In a New York Times article, titled "New Force Behind Agency of Wonder", John Markoff noted that Dugan is "credited with having a knack for inspiring, and indeed insisting on, creative thinking. DARPA is often discussed as a place of innovation, which was addressed during a Washington Post Live summit on U.S. Competitiveness in Washington, D.C. Talking about DARPA's innovation was likened to talking about Picasso's impressionism.

Based on their work at DARPA and then Motorola, Dugan and Gabriel co-wrote "Special Forces Innovation" for the Harvard Business Reviews October 2013 issue.

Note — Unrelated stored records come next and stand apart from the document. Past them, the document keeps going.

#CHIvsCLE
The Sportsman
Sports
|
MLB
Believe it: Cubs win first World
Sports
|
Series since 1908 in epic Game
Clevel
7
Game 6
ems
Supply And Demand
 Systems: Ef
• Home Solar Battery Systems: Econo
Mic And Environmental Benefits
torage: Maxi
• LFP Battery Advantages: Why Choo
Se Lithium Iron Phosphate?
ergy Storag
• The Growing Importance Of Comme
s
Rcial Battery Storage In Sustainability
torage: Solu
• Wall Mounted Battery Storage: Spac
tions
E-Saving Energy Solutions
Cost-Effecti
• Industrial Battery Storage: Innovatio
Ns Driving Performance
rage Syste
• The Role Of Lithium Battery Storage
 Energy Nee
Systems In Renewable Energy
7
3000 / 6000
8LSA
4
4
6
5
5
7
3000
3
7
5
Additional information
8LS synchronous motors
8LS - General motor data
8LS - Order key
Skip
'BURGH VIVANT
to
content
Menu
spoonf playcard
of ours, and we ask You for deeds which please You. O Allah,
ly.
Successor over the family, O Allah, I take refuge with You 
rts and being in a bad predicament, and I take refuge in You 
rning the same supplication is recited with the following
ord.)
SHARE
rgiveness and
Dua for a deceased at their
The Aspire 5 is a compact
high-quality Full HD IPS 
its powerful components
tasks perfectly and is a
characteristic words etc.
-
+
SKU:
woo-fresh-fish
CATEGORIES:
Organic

Dugan partly attributes DARPA's success to an unwavering dedication to Pasteur's quadrant. The term, coined by political scientist Donald E. Stokes in his 1997 book by the same name, describes innovation that advances basic research and solves practical problems. It is contrasted with Bohr's quadrant, which seeks foundational knowledge about the world without any consideration for practical application and with Edison's quadrant in which purely practical problem solving is attempted.

==Other work==
Dugan has delivered several keynote addresses and moderated panel discussions at events as such as:
- TED
- All Things Digital D9 and D11 conferences
- Clinton Global Initiative Annual Meeting
- Clinton Global Initiative America's Meeting
- EY Strategic Growth Forum
- FORTUNE Most Powerful Women Summit
- Qualcomm Uplinq
- Washington Post Live
- World Maker Faire
In December 2013, Dugan was appointed to the Board of Directors of Varian Medical Systems, Inc. (VAR).

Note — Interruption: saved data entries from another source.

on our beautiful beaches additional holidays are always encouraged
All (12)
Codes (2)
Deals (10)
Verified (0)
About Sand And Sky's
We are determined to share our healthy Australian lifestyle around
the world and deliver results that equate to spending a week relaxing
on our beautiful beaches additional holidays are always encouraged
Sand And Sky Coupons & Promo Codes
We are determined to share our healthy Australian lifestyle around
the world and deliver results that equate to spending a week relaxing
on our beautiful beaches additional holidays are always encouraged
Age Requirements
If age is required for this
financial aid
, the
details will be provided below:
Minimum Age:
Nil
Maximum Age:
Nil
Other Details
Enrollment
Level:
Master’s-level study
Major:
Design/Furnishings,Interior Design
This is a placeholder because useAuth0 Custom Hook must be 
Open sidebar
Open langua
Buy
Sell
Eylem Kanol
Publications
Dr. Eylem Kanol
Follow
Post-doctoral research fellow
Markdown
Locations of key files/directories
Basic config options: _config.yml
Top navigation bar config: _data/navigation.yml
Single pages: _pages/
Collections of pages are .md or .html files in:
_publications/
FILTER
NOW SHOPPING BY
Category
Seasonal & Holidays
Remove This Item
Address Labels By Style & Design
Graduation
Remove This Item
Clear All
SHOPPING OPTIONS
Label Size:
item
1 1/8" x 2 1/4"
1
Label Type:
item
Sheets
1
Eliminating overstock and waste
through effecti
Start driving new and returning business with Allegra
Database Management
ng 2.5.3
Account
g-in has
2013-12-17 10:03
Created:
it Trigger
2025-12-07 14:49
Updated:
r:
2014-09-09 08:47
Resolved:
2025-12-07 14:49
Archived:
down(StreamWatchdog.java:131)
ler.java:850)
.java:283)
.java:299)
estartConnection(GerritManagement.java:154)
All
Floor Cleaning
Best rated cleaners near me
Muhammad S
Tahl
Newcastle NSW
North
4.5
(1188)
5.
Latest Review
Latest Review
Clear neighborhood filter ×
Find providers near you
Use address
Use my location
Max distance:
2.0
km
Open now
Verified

==Potential conflict of interest==
In March 2011, an article in Wired magazine stated that Dugan held stock in RedXDefense, her previous firm. In accordance with DoD policy, Dugan disclosed and recused from matters involving her former firm. A DARPA spokesperson stated that Dugan had no involvement in a 2010 contract award to RedXDefense, and that the contract was vetted by the agency's top lawyer to assure there was no conflict. Subsequently, the LA Times and Wired reported that her company had received around $1.8M in DARPA contracts and that Dugan held a promissory note from RedXDefense in the amount of $250,000. Others have argued that the Wired reporters' accusations are unjustified. In August 2011, the Inspector General of the Department of Defense(DoD) began an investigation to ensure the procedures had been followed, and to examine DARPA's general policies on conflict of interest as well as a specific concern that DARPA Director Regina Dugan retains financial ties to her former firm, which has won some $6 million in contracts with the agency, $4.3 million of which was awarded prior to her position as Director.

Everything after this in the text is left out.